Muted back-to-school spending forecast for 2024 amid economic caution, Deloitte reports
As the 2024 school year approaches, Deloitte’s recent report indicates that back-to-school spending in the United States is expected to remain stagnant or potentially decline.
The anticipated dip is primarily attributed to a reduction in expenditure on high-cost electronics like laptops and personal computers, reflecting a broader trend of economic caution among consumers.
According to Deloitte comprehensive shopper surveys, total back-to-school spending is projected to reach $31.30 billion, equating to approximately $586 per student from kindergarten through 12th grade. This figure is slightly down from the $31.90 billion, or $597 per student, recorded in 2023.
Parents traditionally seek substantial discounts on essential items such as sneakers, computers, clothing, and backpacks as they prepare for the new school year. This year, the spending on clothing and school supplies is expected to hold steady at around $12.60 billion, mirroring 2023 levels. However, spending on technology products is forecasted to decrease by 11%, falling to $8.6 billion from the previous year.
In an increasingly competitive retail landscape, companies are adjusting their strategies to capture consumer attention early. Notably, China-founded Shein initiated its back-to-school sales in the first week of July, ahead of its usual schedule, aiming to outpace Amazon’s Prime Day event set for July 16 and 17.
Deloitte Insights Consumer Industry Center’s managing director, Stephen Rogers, emphasized the importance of timely promotional offers.
“As the summer sales events have become almost the unofficial start of back-to-school shopping, retailers need to have those promotional offers … queued up right, ready to go,” Rogers stated.

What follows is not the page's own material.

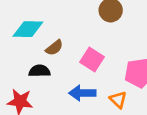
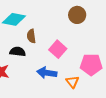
brown semicircle: (54, 48) -> (31, 36), turned 112

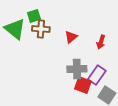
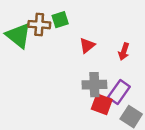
green square: (34, 16) -> (60, 20), moved
brown cross: (41, 29) -> (39, 25), moved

The report highlighted a significant shift in consumer priorities, with middle-income families increasingly focusing on value and showing a willingness to opt for private label products over established brands.

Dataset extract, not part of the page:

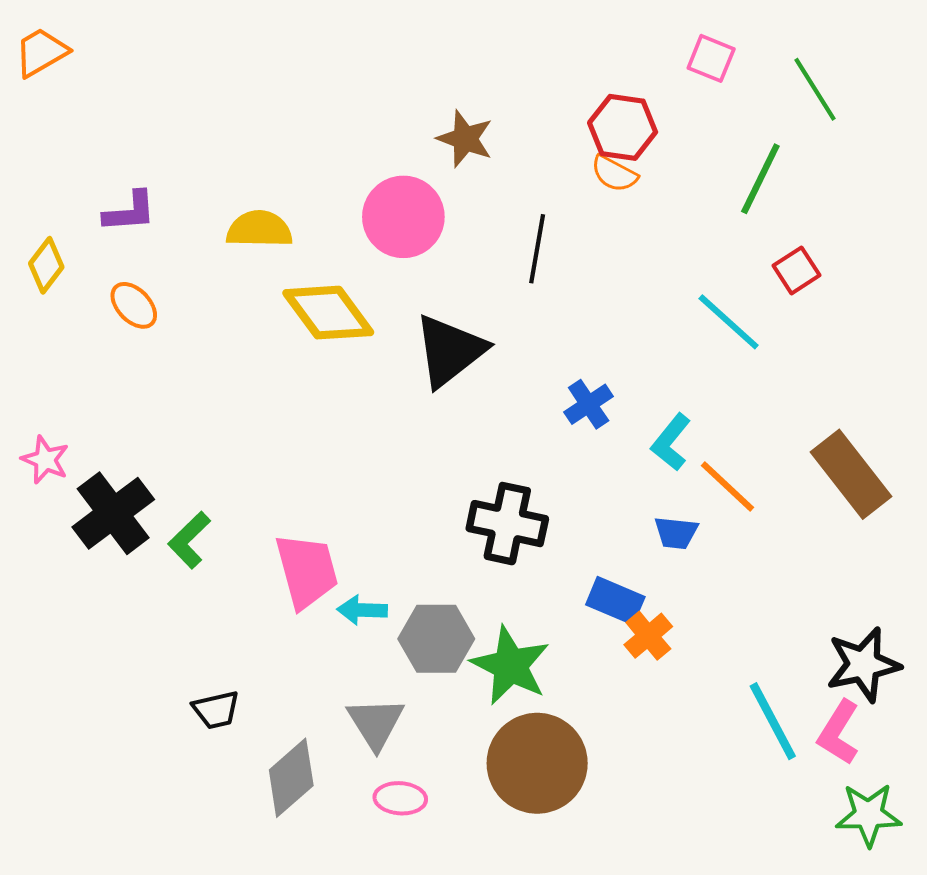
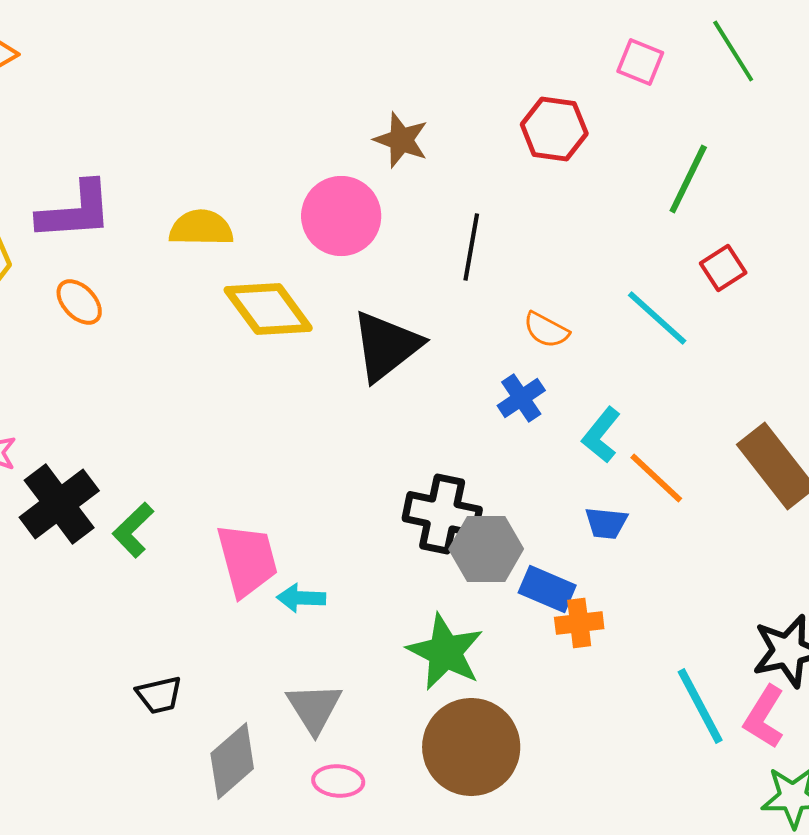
green line: (815, 89) -> (733, 51), moved
orange semicircle: (614, 174) -> (546, 330), moved
purple L-shape: (130, 212) -> (75, 211), size x1.5
orange cross: (648, 636) -> (579, 623), turned 33
gray hexagon: (436, 639) -> (486, 549), moved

Approximately 67% of parents surveyed indicated they might abandon brand loyalty if their preferred brands are priced too high.
Deloitte’s survey, which included a sample of 1,198 American parents of school-aged children, revealed distinct spending patterns across different income brackets. Middle-income families, earning between $50,000 and $99,000 annually, are expected to reduce their back-to-school spending by 9%. Low-income families (earning less than $50,000 annually) could see a 4% cut in their spending for the 2024 school year.

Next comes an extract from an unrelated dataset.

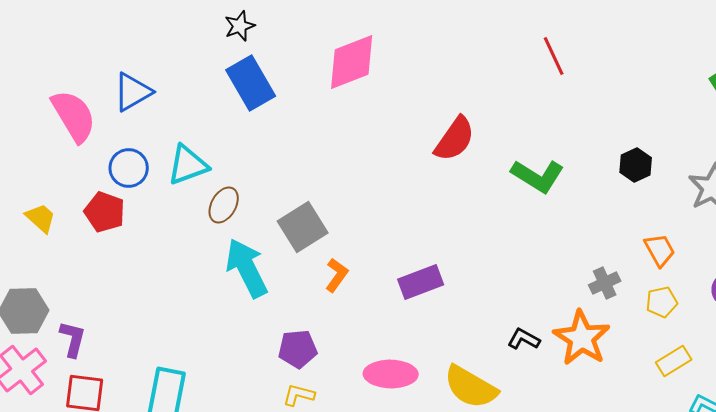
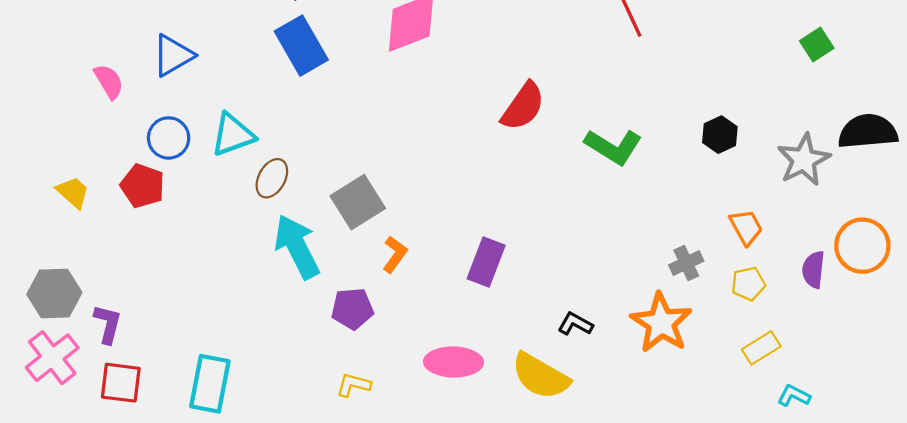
pink semicircle: (74, 116) -> (109, 81), size x0.6
purple rectangle: (421, 282) -> (486, 262), turned -48
black L-shape: (524, 339) -> (575, 324), moved
purple pentagon: (298, 349) -> (352, 309), moved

Conversely, higher-income families with annual incomes exceeding $100,000 are projected to increase their average spending by 5%, rising to $721 per child compared to $689 in the previous year.
Retailers and consumer products companies are likely to face continued volume pressure throughout the back-to-school quarter. The economic caution observed among many consumers could translate to a more challenging retail environment, necessitating strategic adjustments to meet evolving consumer demands.